Exercise aim:
Each line below containing the word "сушки" needs to be shown.

Given information:
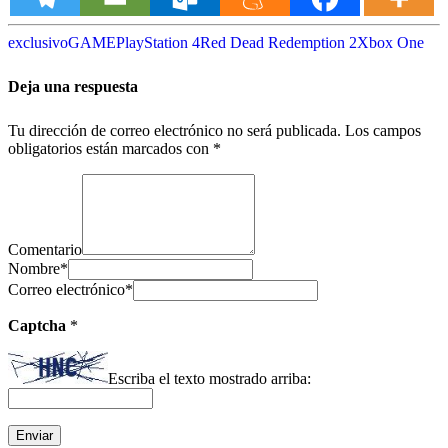
exclusivo
GAME
PlayStation 4
Red Dead Redemption 2
Xbox One
Deja una respuesta
Tu dirección de correo electrónico no será publicada.
Los campos
obligatorios están marcados con
*
Comentario
Nombre
*
Correo electrónico
*
Captcha
*
Escriba el texto mostrado arriba:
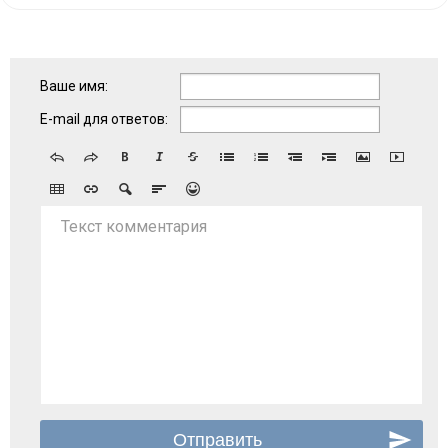
Ваше имя:
E-mail для ответов:
Текст комментария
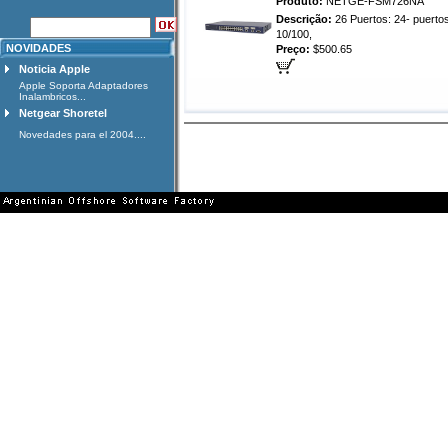
Produto:
NETGE-FSM726NA
Descrição:
26 Puertos: 24- puerto
10/100,
NOVIDADES
Preço:
$500.65
Noticia Apple
Apple Soporta Adaptadores
Inalambricos...
Netgear Shoretel
Novedades para el 2004....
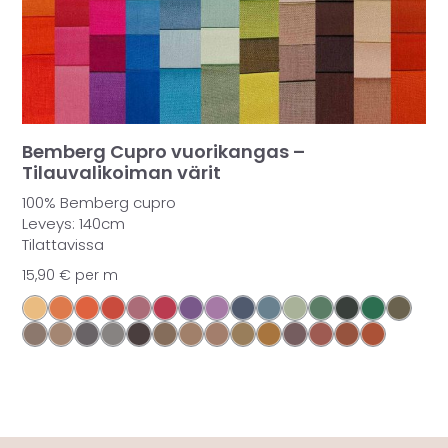
Bemberg Cupro vuorikangas –
Tilauvalikoiman värit
100% Bemberg cupro
Leveys: 140cm
Tilattavissa
15,90
€
per m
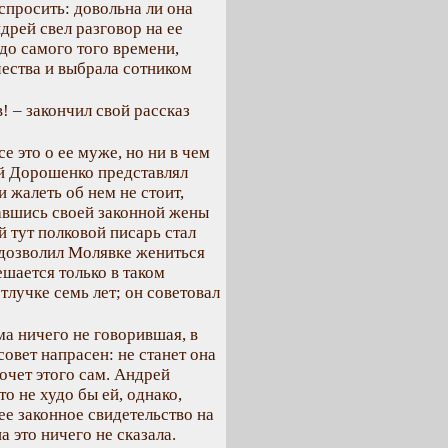
 спросить: довольна ли она
рей свел разговор на ее
до самого того времени,
чества и выбрала сотником
! – закончил свой рассказ
 это о ее муже, но ни в чем
ей Дорошенко представлял
и жалеть об нем не стоит,
авшись своей законной жены
ий тут полковой писарь стал
 дозволил Молявке жениться
ешается только в таком
тлучке семь лет; он советовал
ма ничего не говорившая, в
совет напрасен: не станет она
очет этого сам. Андрей
о не худо бы ей, однако,
ее законное свидетельство на
 это ничего не сказала.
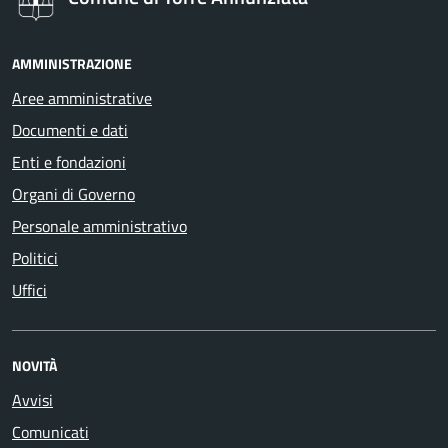
AMMINISTRAZIONE
Aree amministrative
Documenti e dati
Enti e fondazioni
Organi di Governo
Personale amministrativo
Politici
Uffici
NOVITÀ
Avvisi
Comunicati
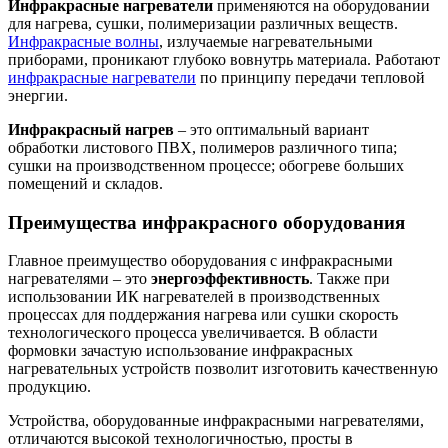
Инфракрасные нагреватели
применяются на оборудовании
для нагрева, сушки, полимеризации различных веществ.
Инфракрасные волны
, излучаемые нагревательными
приборами, проникают глубоко вовнутрь материала. Работают
инфракрасные нагреватели
по принципу передачи тепловой
энергии.
Инфракрасный нагрев
– это оптимальный вариант
обработки листового ПВХ, полимеров различного типа;
сушки на производственном процессе; обогреве больших
помещений и складов.
Преимущества инфракрасного оборудования
Главное преимущество оборудования с инфракрасными
нагревателями – это
энергоэффективность
. Также при
использовании ИК нагревателей в производственных
процессах для поддержания нагрева или сушки скорость
технологического процесса увеличивается. В области
формовки зачастую использование инфракрасных
нагревательных устройств позволит изготовить качественную
продукцию.
Устройства, оборудованные инфракрасными нагревателями,
отличаются высокой технологичностью, просты в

Exercise result:
для нагрева, сушки, полимеризации различных веществ.
сушки на производственном процессе; обогреве больших
процессах для поддержания нагрева или сушки скорость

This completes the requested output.